> _Exercise instructions_
In the records below, find every line that contains "come" and list it.

Records from a data source
╔══

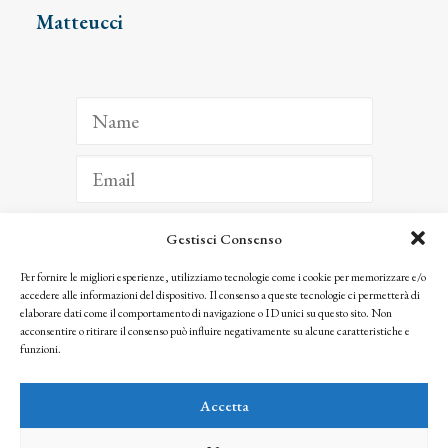
Matteucci
Gestisci Consenso
ISCRIVITI
Per fornire le migliori esperienze, utilizziamo tecnologie come i cookie per memorizzare e/o
accedere alle informazioni del dispositivo. Il consenso a queste tecnologie ci permetterà di
Facendo clic per iscriverti, riconosci che le tue informazioni saranno trattate
elaborare dati come il comportamento di navigazione o ID unici su questo sito. Non
seguendo la nostra
Privacy Policy
acconsentire o ritirare il consenso può influire negativamente su alcune caratteristiche e
© 2025 Istituto Matteucci. All right reserved
funzioni.
Nessuna parte di questo sito può essere riprodotta o trasmessa con qualsiasi mezzo senza
l’autorizzazione scritta dei proprietari dei diritti e dell’Istituto Matteucci
Accetta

╚══

> _Expected output_
Per fornire le migliori esperienze, utilizziamo tecnologie come i cookie per memorizzare e/o
elaborare dati come il comportamento di navigazione o ID unici su questo sito. Non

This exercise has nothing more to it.